2013/14 Assessment of LCH.Clearnet Limited's SwapClear Service 1. Introduction and Executive Summary

In accordance with its responsibilities under the Corporations Act 2001, the Reserve Bank (the Bank) carries out periodic assessments of how well each clearing and settlement (CS) facility licensee is complying with applicable Financial Stability Standards (FSS) determined by the Bank and the more general obligation to do all other things necessary to reduce systemic risk.[1] The Bank's findings are reported to the Minister with portfolio responsibility for Corporations Law, and are also notified to the Australian Securities and Investments Commission (ASIC) and published on the Bank's website.

LCH.Clearnet Limited (LCH.C Ltd) is incorporated in England and is primarily regulated by the Bank of England (BoE), under European Union (EU) and United Kingdom (UK) legislation. LCH.C Ltd offers central clearing for a range of products, of which it is licensed to offer a subset in Australia. In April 2013, LCH.C Ltd was granted an Australian CS facility licence permitting it to clear certain financial products traded on the Financial and Energy Exchange (FEX) market. This licence was varied in July 2013 to permit LCH.C Ltd to offer its SwapClear service. This report presents the Bank's Assessment of SwapClear for the year ending 30 June 2014, with a particular focus on its services to Australian participants. The FEX market is not yet operational.

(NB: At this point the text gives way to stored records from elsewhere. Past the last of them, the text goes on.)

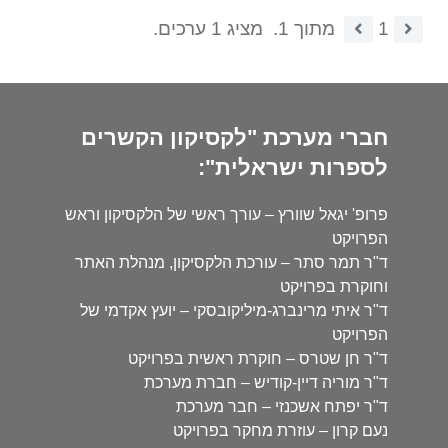
1
מתוך 1.
מציג 1 ערכים.
חברי מערכת "לקסיקון הקשרים
לספרות ישראלית":
פרופ' יגאל שוורץ – עורך ראשי של הלקסיקון וראש
הפרויקט
ד"ר תמר סתר – עורכת הלקסיקון, מנהלת האתר
וחוקרת בפרויקט
ד"ר איתי מרינברג-מיליקובסקי – יועץ אקדמי של
הפרויקט
ד"ר חן שטרס – חוקרת ראשית בפרויקט
ד"ר מוריה דיין-קודיש – חברת מערכת
ד"ר יפתח אשכנזי – חבר מערכת
נעם קרון – עוזרת מחקר בפרויקט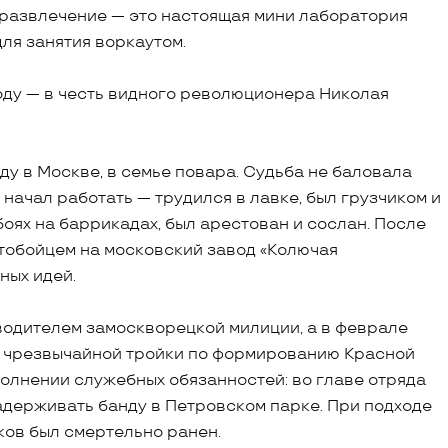
 развлечение — это настоящая мини лаборатория
для занятия воркаутом.
оду — в честь видного революционера Николая
ду в Москве, в семье повара. Судьба не баловала
ет начал работать — трудился в лавке, был грузчиком и
боях на баррикадах, был арестован и сослан. После
тобойцем на московский завод «Колючая
ных идей.
водителем замоскворецкой милиции, а в феврале
м чрезвычайной тройки по формированию Красной
сполнении служебных обязанностей: во главе отряда
адерживать банду в Петровском парке. При подходе
ков был смертельно ранен.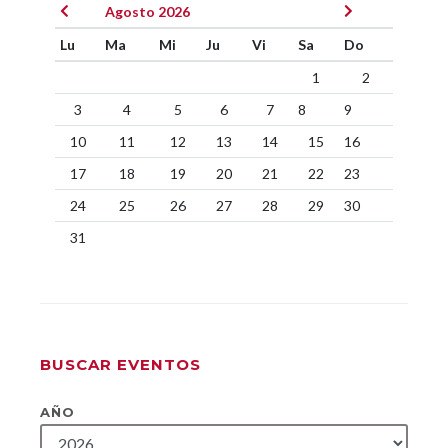
Agosto 2026
Lu
Ma
Mi
Ju
Vi
Sa
Do
1
2
3
4
5
6
7
8
9
10
11
12
13
14
15
16
17
18
19
20
21
22
23
24
25
26
27
28
29
30
31
BUSCAR EVENTOS
AÑO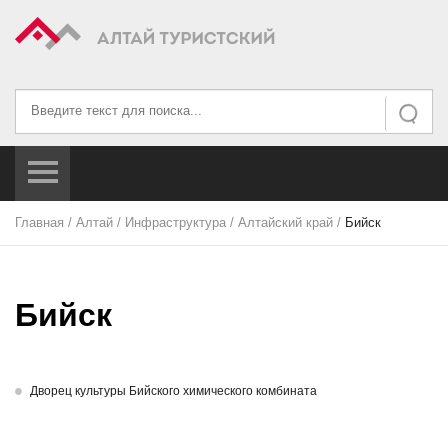
Искать...
Искать
Главная
/
Алтай
/
Инфраструктура
/
Алтайский край
/
Бийск
Бийск
Дворец культуры Бийского химического комбината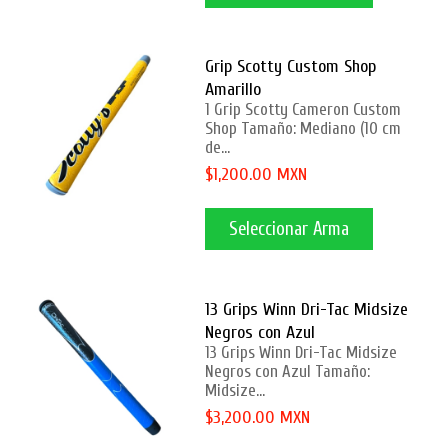
Grip Scotty Custom Shop
Amarillo
1 Grip Scotty Cameron Custom
Shop Tamaño: Mediano (10 cm
de...
$1,200.00 MXN
Seleccionar Arma
13 Grips Winn Dri-Tac Midsize
Negros con Azul
13 Grips Winn Dri-Tac Midsize
Negros con Azul Tamaño:
Midsize...
$3,200.00 MXN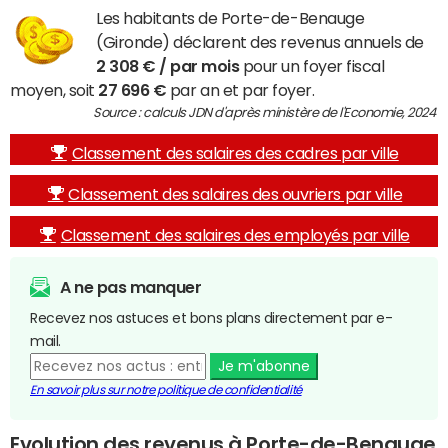
Les habitants de Porte-de-Benauge
(Gironde) déclarent des revenus annuels de
2 308 € / par mois
pour un foyer fiscal
moyen, soit
27 696 €
par an et par foyer.
Source : calculs JDN d'après ministère de l'Economie, 2024
Classement des salaires des cadres par ville
Classement des salaires des ouvriers par ville
Classement des salaires des employés par ville
A ne pas manquer
Recevez nos astuces et bons plans directement par e-
mail.
Je m'abonne
En savoir plus sur notre politique de confidentialité
Evolution des revenus à Porte-de-Benauge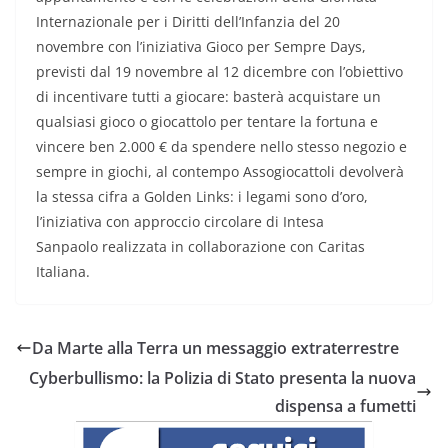
Internazionale per i Diritti dell’Infanzia del 20
novembre con l’iniziativa Gioco per Sempre Days,
previsti dal 19 novembre al 12 dicembre con l’obiettivo
di incentivare tutti a giocare: basterà acquistare un
qualsiasi gioco o giocattolo per tentare la fortuna e
vincere ben 2.000 € da spendere nello stesso negozio e
sempre in giochi, al contempo Assogiocattoli devolverà
la stessa cifra a Golden Links: i legami sono d’oro,
l’iniziativa con approccio circolare di Intesa
Sanpaolo realizzata in collaborazione con Caritas
Italiana.
Da Marte alla Terra un messaggio extraterrestre
Cyberbullismo: la Polizia di Stato presenta la nuova
dispensa a fumetti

The Bank conducted due diligence with reference to all of the applicable Financial Stability Standards for Central Counterparties (CCP Standards) prior to advising the Minister on LCH.C Ltd's application for a licence variation in 2013.[2] In 2013/14 the Bank assessed LCH.C Ltd's observance of all relevant requirements under the CCP Standards that had previously been subject to transitional relief. These came into effect in March 2014.

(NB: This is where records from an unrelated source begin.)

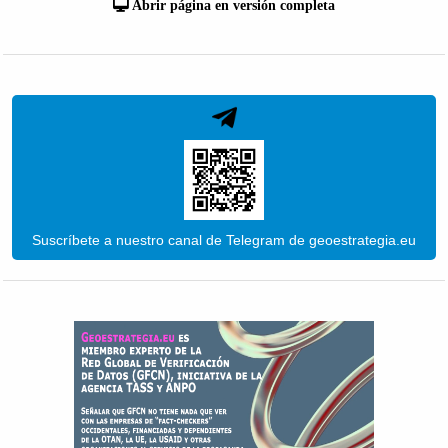
Abrir página en versión completa
Suscríbete a nuestro canal de Telegram de geoestrategia.eu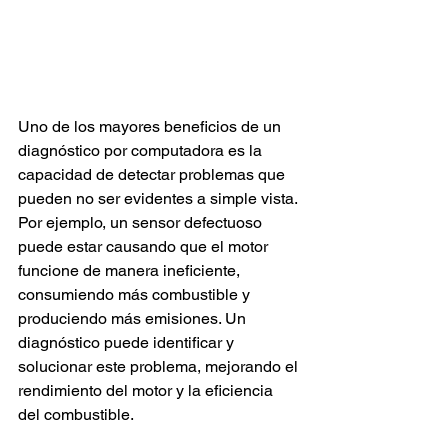
Uno de los mayores beneficios de un 
diagnóstico por computadora es la 
capacidad de detectar problemas que 
pueden no ser evidentes a simple vista. 
Por ejemplo, un sensor defectuoso 
puede estar causando que el motor 
funcione de manera ineficiente, 
consumiendo más combustible y 
produciendo más emisiones. Un 
diagnóstico puede identificar y 
solucionar este problema, mejorando el 
rendimiento del motor y la eficiencia 
del combustible.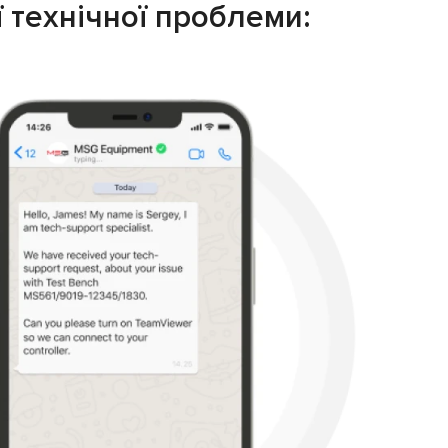
ї технічної проблеми: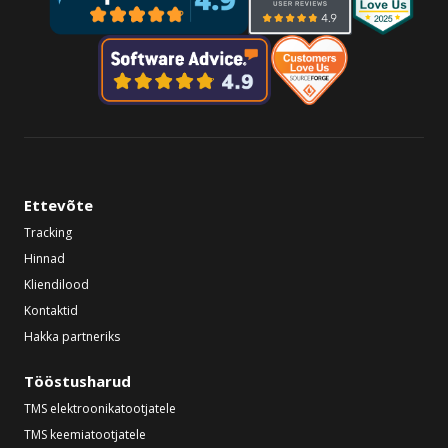
Ettevõte
Tracking
Hinnad
Kliendilood
Kontaktid
Hakka partneriks
Tööstusharud
TMS elektroonikatootjatele
TMS keemiatootjatele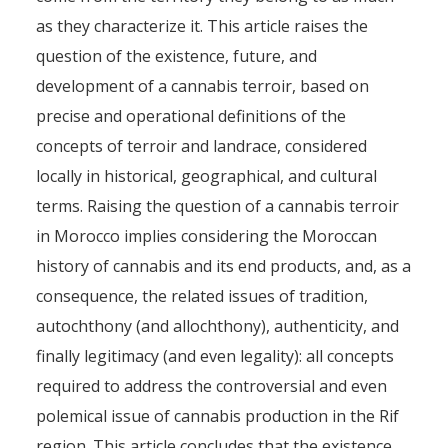
as they characterize it. This article raises the
question of the existence, future, and
development of a cannabis terroir, based on
precise and operational definitions of the
concepts of terroir and landrace, considered
locally in historical, geographical, and cultural
terms. Raising the question of a cannabis terroir
in Morocco implies considering the Moroccan
history of cannabis and its end products, and, as a
consequence, the related issues of tradition,
autochthony (and allochthony), authenticity, and
finally legitimacy (and even legality): all concepts
required to address the controversial and even
polemical issue of cannabis production in the Rif
region. This article concludes that the existence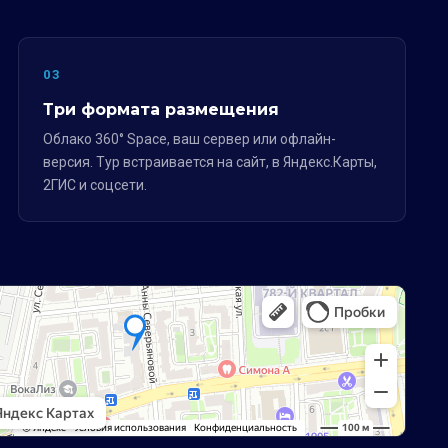
03
Три формата размещения
Облако 360° Space, ваш сервер или офлайн-
версия. Тур встраивается на сайт, в Яндекс.Карты,
2ГИС и соцсети.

The 2013/14 Assessment period has been a time of transition for LCH.C Ltd, during which it has admitted its first Australian participants and begun to establish processes and arrangements to meet the needs of the Australian market. Accordingly, the Bank's Assessment in this period has been more narrowly focused than will be the case in future years. In particular, in addition to assessing LCH.C Ltd against the newly applicable CCP Standards, the Bank's Assessment has focused primarily on the tailoring of LCH.C Ltd's services to Australian participants. These developments have been considered in light of the initial regulatory priorities set by the Bank at the time of licensing. Consistent with the Bank's stated approach to assessing CS facility licensees, the Bank has not formally ‘rated’ the level of LCH.C Ltd's observance against the each of the sub-standards in the newly applicable CCP Standards.[3] The Bank has nevertheless described how LCH.C Ltd observes each sub-standard and has identified regulatory priorities, as appropriate.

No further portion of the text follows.